The result is a pavilion embedded within a network of relationships that extend far beyond Venice. It gestures toward a mode of artistic production that is collective, situated, and ecologically attuned. In doing so, “Con te con tutto” reflects a broader shift within contemporary art toward practices that prioritize sustainability, interdependence, and the re-enchantment of the everyday.

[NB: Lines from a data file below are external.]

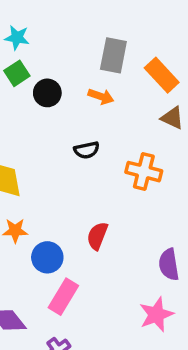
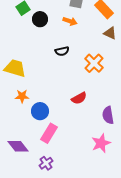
orange cross: (144, 172) -> (94, 63), turned 30
red semicircle: (97, 236) -> (79, 98), moved, turned -140

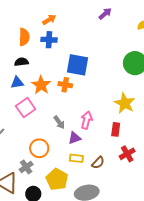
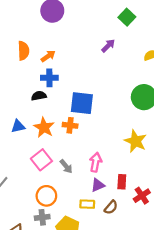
orange semicircle: (24, 37) -> (23, 51), moved
black semicircle: (21, 62) -> (39, 96), moved
pink square: (26, 108) -> (41, 160), moved
red rectangle: (116, 129) -> (122, 182), moved
purple triangle: (75, 138) -> (98, 185), moved
gray cross: (26, 167) -> (42, 217), moved, turned 32

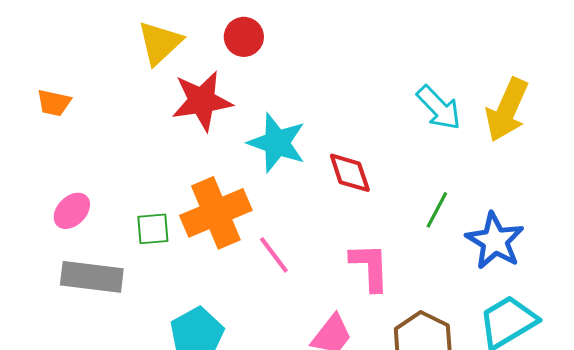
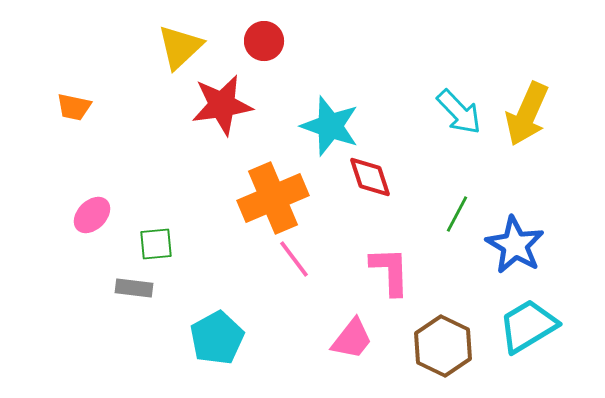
cyan star: (277, 143) -> (330, 126), moved
orange cross: (216, 213) -> (273, 198), moved
green square: (153, 229) -> (156, 244), moved
gray rectangle: (92, 277) -> (134, 288), moved, size x0.6

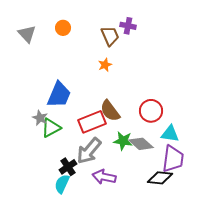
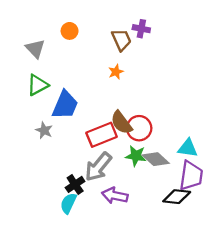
gray triangle: (27, 34) -> (35, 49), moved
red circle: (151, 111) -> (139, 128), moved
green triangle: (51, 128) -> (37, 85), moved

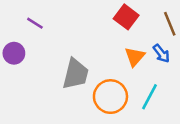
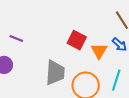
red square: (126, 17) -> (77, 40), moved

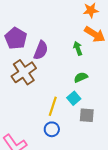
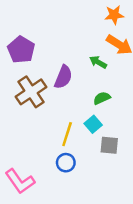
green arrow: (78, 48) -> (98, 62), turned -40
purple semicircle: (41, 50) -> (63, 77), moved

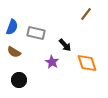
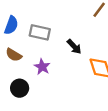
purple star: (52, 62) -> (42, 67), moved

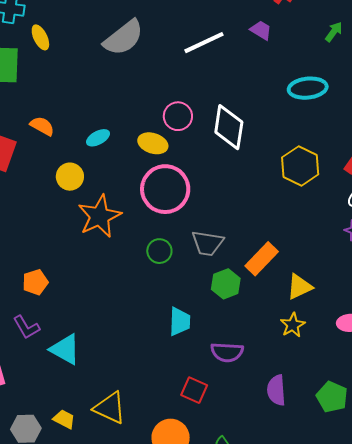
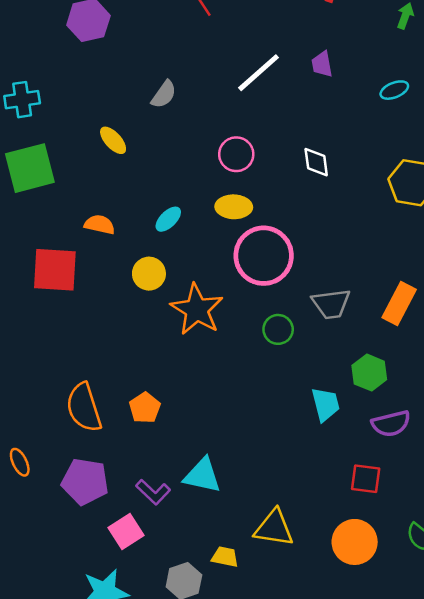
purple trapezoid: (261, 30) -> (322, 64), moved, turned -115
yellow ellipse: (40, 37) -> (113, 140), moved
gray semicircle: (124, 38) -> (164, 94), size x0.6
cyan ellipse: (308, 88) -> (394, 90), size x0.6
pink circle: (178, 116) -> (236, 154), moved
white diamond: (229, 127) -> (316, 162), size x0.6
green hexagon: (226, 284) -> (369, 373), moved
purple L-shape: (26, 327) -> (153, 492), moved

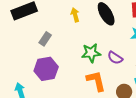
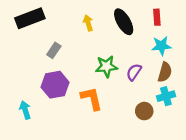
purple semicircle: (115, 58) -> (134, 72), turned 91
orange L-shape: (96, 81) -> (92, 98), moved

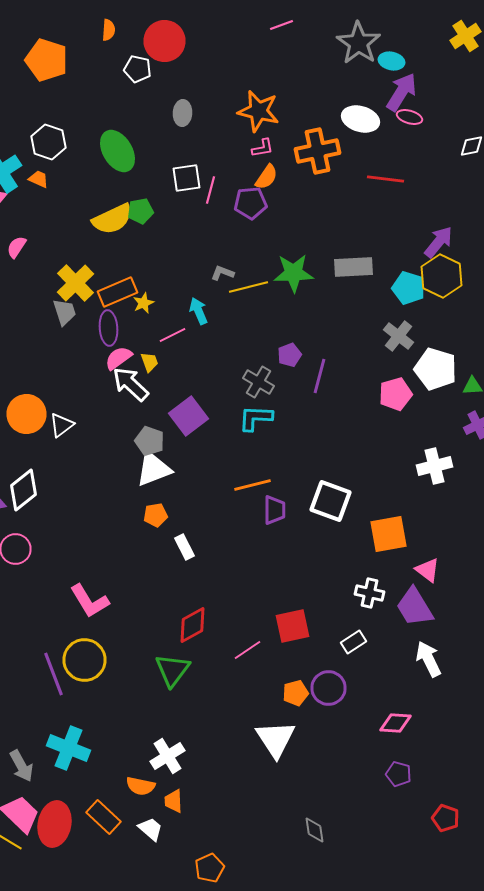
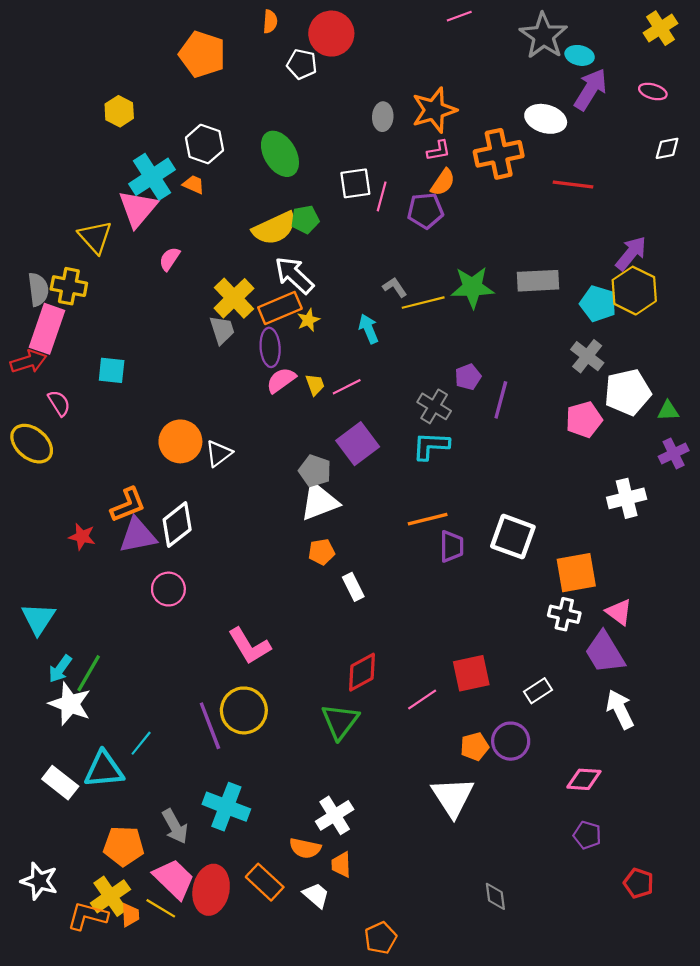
orange star: (258, 111) -> (434, 110), turned -30
gray ellipse: (182, 113) -> (383, 117), moved
pink ellipse: (410, 117) -> (653, 92), moved
gray L-shape: (222, 273) -> (395, 287), turned 35
pink line: (172, 335) -> (347, 387), moved
white pentagon: (436, 369) -> (628, 392), turned -30
white arrow: (130, 384) -> (294, 275), moved
white cross: (370, 593) -> (564, 614), moved

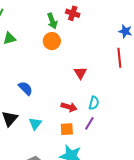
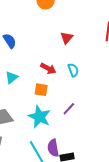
cyan semicircle: (94, 103) -> (73, 70), turned -48
purple line: (89, 123) -> (69, 109), moved

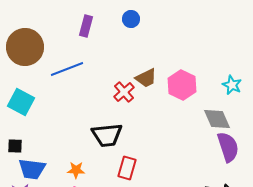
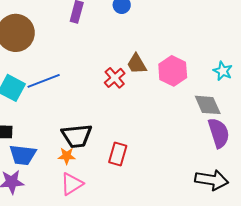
blue line: (67, 69) -> (44, 81), moved
brown trapezoid: (146, 78) -> (137, 64), turned 85
black trapezoid: (107, 135) -> (77, 136), moved

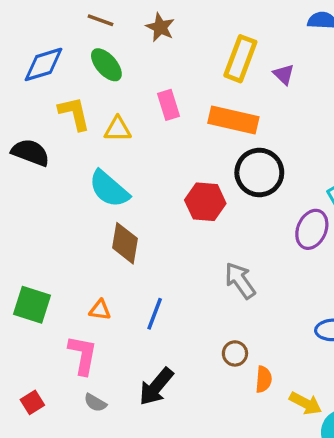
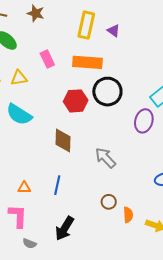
red hexagon: (205, 202) -> (76, 101), moved
brown diamond: (125, 243) -> (63, 141), moved

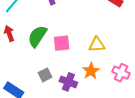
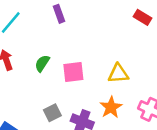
green semicircle: (37, 36) -> (42, 63), size x0.6

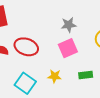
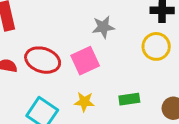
pink square: (68, 48) -> (85, 61), moved

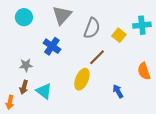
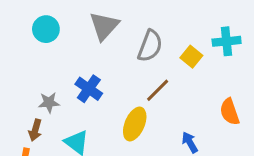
blue cross: (52, 46) -> (89, 89), moved
brown arrow: (24, 87) -> (35, 130), moved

ZEGNA’s role in supporting the Italian Pavilion underscores its long-standing commitment to fostering such dialogues. For over a century, the company has invested in the intersection of culture, craftsmanship, and environment, viewing these not as separate domains but as mutually reinforcing forces. Its collaboration with Camoni and Canziani—rooted in earlier initiatives such as ZegnArt and the work of Fondazione Zegna—finds a compelling culmination here, while also pointing toward future iterations.
In parallel with the Biennale, a solo exhibition by Camoni will unfold within Oasi Zegna itself, blurring the boundaries between exhibition space and lived landscape, inviting art patrons to engage with its themes across different contexts and temporalities.
What to Know
Chiara Camoni, “Chiamare a raduno. Sorelle. Falene e fiammelle. Ossa di leonesse, pietre e serpentesse.” Hangar Bicocca, Milan (IT) 2024, installation view. Photo by Agostino Osio.
Why it Matters: A poetic, process-driven pavilion that reflects a larger shift toward ecological thinking, collective making, and slower, material-led practices in contemporary art.
Dates: On view during the 61st Venice Biennale.
Venue: Italian Pavilion, Venice Biennale, Giardini.
Special Program: A parallel solo exhibition by Chiara Camoni at Oasi Zegna, extending the project into a lived natural landscape.